At the present time the growth of the English
people and the spread of the English language seem to
foretell that the Book of Common Prayer will have an
influence in the world as great as that of the early
Roman Service Books which it so frequently resembles.
But it certainly cannot fulfil its true function unless it is
employed in the best possible manner. Our common
prayers are often recited with a zeal destitute of know-
ledge, and sometimes with neither zeal nor knowledge.

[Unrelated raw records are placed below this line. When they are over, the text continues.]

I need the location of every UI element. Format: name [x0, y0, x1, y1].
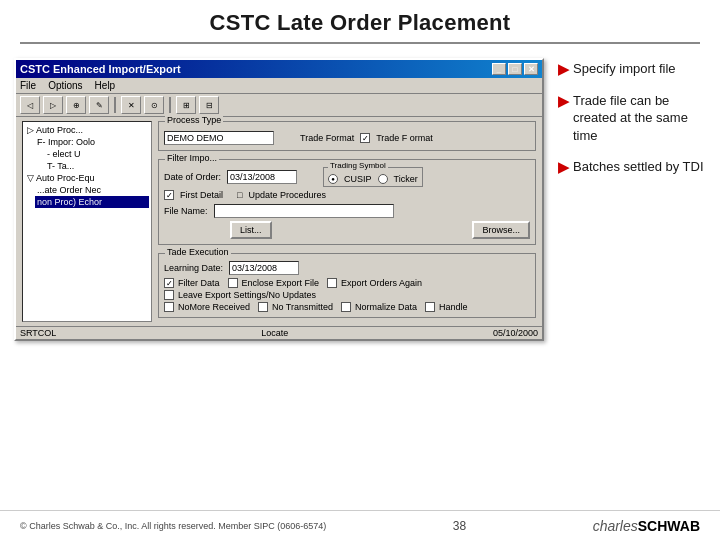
tool-btn-7[interactable]: ⊞ [176, 96, 196, 114]
no-more-received-cb[interactable] [164, 302, 174, 312]
first-detail-label: First Detail [180, 190, 223, 200]
leave-export-cb[interactable] [164, 290, 174, 300]
bullet-text-2: Trade file can be created at the same ti… [573, 92, 704, 145]
enclose-export-label: Enclose Export File [242, 278, 320, 288]
tree-item-2[interactable]: - elect U [45, 148, 149, 160]
ticker-radio[interactable] [378, 174, 388, 184]
first-detail-checkbox[interactable] [164, 190, 174, 200]
trading-symbol-label: Trading Symbol [328, 161, 388, 170]
date-of-order-label: Date of Order: [164, 172, 221, 182]
cusip-label: CUSIP [344, 174, 372, 184]
logo-schwab: SCHWAB [638, 518, 700, 534]
export-orders-label: Export Orders Again [341, 278, 422, 288]
filter-import-section: Filter Impo... Date of Order: Trading Sy… [158, 159, 536, 245]
normalize-data-label: Normalize Data [355, 302, 417, 312]
leave-export-label: Leave Export Settings/No Updates [178, 290, 316, 300]
titlebar-buttons: _ □ ✕ [492, 63, 538, 75]
tool-btn-5[interactable]: ✕ [121, 96, 141, 114]
locate-value: 05/10/2000 [493, 328, 538, 338]
tool-btn-1[interactable]: ◁ [20, 96, 40, 114]
bullet-text-1: Specify import file [573, 60, 676, 78]
trade-format-checkbox[interactable] [360, 133, 370, 143]
cusip-radio[interactable] [328, 174, 338, 184]
no-more-received-label: NoMore Received [178, 302, 250, 312]
no-transmitted-cb[interactable] [258, 302, 268, 312]
bullet-text-3: Batches settled by TDI [573, 158, 704, 176]
enclose-export-cb[interactable] [228, 278, 238, 288]
maximize-button[interactable]: □ [508, 63, 522, 75]
enclose-export-row: Enclose Export File [228, 278, 320, 288]
filter-data-cb[interactable] [164, 278, 174, 288]
no-transmitted-label: No Transmitted [272, 302, 333, 312]
dialog-body: ▷ Auto Proc... F- Impor: Oolo - elect U … [16, 117, 542, 326]
form-area: Process Type Trade Format Trade F ormat … [158, 121, 536, 322]
footer-copyright: © Charles Schwab & Co., Inc. All rights … [20, 521, 326, 531]
tool-btn-3[interactable]: ⊕ [66, 96, 86, 114]
process-type-section: Process Type Trade Format Trade F ormat [158, 121, 536, 151]
export-orders-cb[interactable] [327, 278, 337, 288]
tool-btn-8[interactable]: ⊟ [199, 96, 219, 114]
win-titlebar: CSTC Enhanced Import/Export _ □ ✕ [16, 60, 542, 78]
tree-item-0[interactable]: ▷ Auto Proc... [25, 124, 149, 136]
normalize-data-row: Normalize Data [341, 302, 417, 312]
learning-date-label: Learning Date: [164, 263, 223, 273]
leave-export-row: Leave Export Settings/No Updates [164, 290, 530, 300]
bullet-arrow-3: ▶ [558, 159, 569, 175]
tool-btn-2[interactable]: ▷ [43, 96, 63, 114]
normalize-data-cb[interactable] [341, 302, 351, 312]
trade-format-label: Trade Format [300, 133, 354, 143]
tree-item-5[interactable]: ...ate Order Nec [35, 184, 149, 196]
tree-item-3[interactable]: T- Ta... [45, 160, 149, 172]
learning-date-input[interactable] [229, 261, 299, 275]
date-of-order-input[interactable] [227, 170, 297, 184]
menu-file[interactable]: File [20, 80, 36, 91]
tree-item-6[interactable]: non Proc) Echor [35, 196, 149, 208]
no-more-received-row: NoMore Received [164, 302, 250, 312]
browse-button[interactable]: Browse... [472, 221, 530, 239]
tool-btn-6[interactable]: ⊙ [144, 96, 164, 114]
handle-cb[interactable] [425, 302, 435, 312]
update-procedures-label: □ [237, 190, 242, 200]
close-button[interactable]: ✕ [524, 63, 538, 75]
bullet-arrow-1: ▶ [558, 61, 569, 77]
update-procedures-text: Update Procedures [248, 190, 326, 200]
page-title: CSTC Late Order Placement [0, 0, 720, 42]
tree-section: ▷ Auto Proc... F- Impor: Oolo - elect U … [22, 121, 536, 322]
bullet-item-3: ▶ Batches settled by TDI [558, 158, 704, 176]
filter-data-label: Filter Data [178, 278, 220, 288]
dialog-screenshot: CSTC Enhanced Import/Export _ □ ✕ File O… [10, 54, 552, 504]
tree-item-1[interactable]: F- Impor: Oolo [35, 136, 149, 148]
menubar: File Options Help [16, 78, 542, 94]
ticker-label: Ticker [394, 174, 418, 184]
win-dialog: CSTC Enhanced Import/Export _ □ ✕ File O… [14, 58, 544, 341]
process-type-label: Process Type [165, 115, 223, 125]
file-name-label: File Name: [164, 206, 208, 216]
handle-row: Handle [425, 302, 468, 312]
locate-label: Locate [261, 328, 288, 338]
bullets-panel: ▶ Specify import file ▶ Trade file can b… [552, 54, 710, 504]
bullet-item-2: ▶ Trade file can be created at the same … [558, 92, 704, 145]
filter-data-row: Filter Data [164, 278, 220, 288]
export-orders-row: Export Orders Again [327, 278, 422, 288]
tade-execution-section: Tade Execution Learning Date: Filter Dat… [158, 253, 536, 318]
statusbar-left: SRTCOL [20, 328, 56, 338]
no-transmitted-row: No Transmitted [258, 302, 333, 312]
tade-execution-label: Tade Execution [165, 247, 231, 257]
footer: © Charles Schwab & Co., Inc. All rights … [0, 510, 720, 540]
footer-logo: charlesSCHWAB [593, 518, 700, 534]
file-name-input[interactable] [214, 204, 394, 218]
process-type-input[interactable] [164, 131, 274, 145]
divider [20, 42, 700, 44]
menu-options[interactable]: Options [48, 80, 82, 91]
dialog-title: CSTC Enhanced Import/Export [20, 63, 181, 75]
logo-charles: charles [593, 518, 638, 534]
footer-page-number: 38 [453, 519, 466, 533]
tree-item-4[interactable]: ▽ Auto Proc-Equ [25, 172, 149, 184]
toolbar-sep-1 [114, 97, 116, 113]
minimize-button[interactable]: _ [492, 63, 506, 75]
tree-panel: ▷ Auto Proc... F- Impor: Oolo - elect U … [22, 121, 152, 322]
filter-import-label: Filter Impo... [165, 153, 219, 163]
tool-btn-4[interactable]: ✎ [89, 96, 109, 114]
list-button[interactable]: List... [230, 221, 272, 239]
menu-help[interactable]: Help [95, 80, 116, 91]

We are familiar with deviations from the spirit of
the Book of Common Prayer for which excuses are
sometimes found, but for which no adequate defence
can be made. Such novelties from Belgium or Zürich
formed no part of the religion which S. Augustine
brought to England, and they injure the unity and the
charity of his spiritual children. The law of worship
is the law of faith, and any disloyalty to faith or dis-
cipline in public worship must rob our common prayers
of that power to edify the believer and convert the
wandering which has been granted by Jesus Christ to
worship offered in His Name.

The author has used the word 'mediævalist' to
describe those members of the Church of England in
the sixteenth century who preferred the mediæval
English worship, while often rejecting various mediæval
corruptions. The differences between these men and
modern English Romanists make it unjustifiable to

describe them as Romanists. The author has used
the word Protestant' in its modern sense. In the
seventeenth century the word was often used in
a totally different sense, viz. to describe a Christian
protesting against the peculiar doctrines and practices
of the Roman Church of that day. The word is used
in this latter sense in the quotation on page 36 from
Hammond, a typical Anglican theologian.